● What you are asked to do
Write out the lines of the records from the one containing "Wrap output in" to the very last, keeping each exactly as it is.

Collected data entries
********************

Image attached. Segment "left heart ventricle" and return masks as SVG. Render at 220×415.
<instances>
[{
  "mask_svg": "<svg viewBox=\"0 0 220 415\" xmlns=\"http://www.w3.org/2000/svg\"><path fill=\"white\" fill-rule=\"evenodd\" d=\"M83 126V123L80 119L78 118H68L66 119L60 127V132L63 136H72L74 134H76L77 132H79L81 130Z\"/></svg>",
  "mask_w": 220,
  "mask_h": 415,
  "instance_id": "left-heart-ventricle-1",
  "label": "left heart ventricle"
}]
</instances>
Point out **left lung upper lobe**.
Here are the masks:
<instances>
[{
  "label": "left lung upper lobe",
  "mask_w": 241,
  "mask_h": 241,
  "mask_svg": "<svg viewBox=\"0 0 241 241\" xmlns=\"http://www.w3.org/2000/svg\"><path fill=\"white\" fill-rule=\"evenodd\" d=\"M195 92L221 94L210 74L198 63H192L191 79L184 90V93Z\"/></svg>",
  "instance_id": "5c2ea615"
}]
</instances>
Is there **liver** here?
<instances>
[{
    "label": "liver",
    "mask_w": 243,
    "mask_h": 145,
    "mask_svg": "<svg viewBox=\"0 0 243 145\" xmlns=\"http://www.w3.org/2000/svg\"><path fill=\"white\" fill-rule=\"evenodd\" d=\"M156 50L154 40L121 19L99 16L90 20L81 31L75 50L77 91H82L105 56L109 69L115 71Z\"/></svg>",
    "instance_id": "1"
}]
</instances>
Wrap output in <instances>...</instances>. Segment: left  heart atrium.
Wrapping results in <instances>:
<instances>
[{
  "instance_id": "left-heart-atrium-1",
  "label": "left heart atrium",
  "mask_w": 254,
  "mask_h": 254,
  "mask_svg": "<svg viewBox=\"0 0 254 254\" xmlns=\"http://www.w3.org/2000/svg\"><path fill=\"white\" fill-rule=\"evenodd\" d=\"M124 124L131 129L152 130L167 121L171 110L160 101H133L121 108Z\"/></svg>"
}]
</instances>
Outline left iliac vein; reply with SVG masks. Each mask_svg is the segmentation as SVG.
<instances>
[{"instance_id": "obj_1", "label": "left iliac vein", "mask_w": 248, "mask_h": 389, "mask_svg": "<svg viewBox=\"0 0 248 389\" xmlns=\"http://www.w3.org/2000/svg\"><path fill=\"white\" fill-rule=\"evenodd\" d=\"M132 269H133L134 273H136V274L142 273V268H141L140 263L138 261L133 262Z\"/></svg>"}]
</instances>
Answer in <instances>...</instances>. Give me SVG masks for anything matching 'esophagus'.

********************

● Solved exercise
Wrap output in <instances>...</instances>. Segment: left  heart atrium.
Wrapping results in <instances>:
<instances>
[{
  "instance_id": "left-heart-atrium-1",
  "label": "left heart atrium",
  "mask_w": 254,
  "mask_h": 254,
  "mask_svg": "<svg viewBox=\"0 0 254 254\" xmlns=\"http://www.w3.org/2000/svg\"><path fill=\"white\" fill-rule=\"evenodd\" d=\"M124 124L131 129L152 130L167 121L171 110L160 101H133L121 108Z\"/></svg>"
}]
</instances>
Outline left iliac vein; reply with SVG masks. Each mask_svg is the segmentation as SVG.
<instances>
[{"instance_id": "obj_1", "label": "left iliac vein", "mask_w": 248, "mask_h": 389, "mask_svg": "<svg viewBox=\"0 0 248 389\" xmlns=\"http://www.w3.org/2000/svg\"><path fill=\"white\" fill-rule=\"evenodd\" d=\"M132 269H133L134 273H136V274L142 273V268H141L140 263L138 261L133 262Z\"/></svg>"}]
</instances>
Answer in <instances>...</instances>. Give me SVG masks for anything matching 'esophagus'.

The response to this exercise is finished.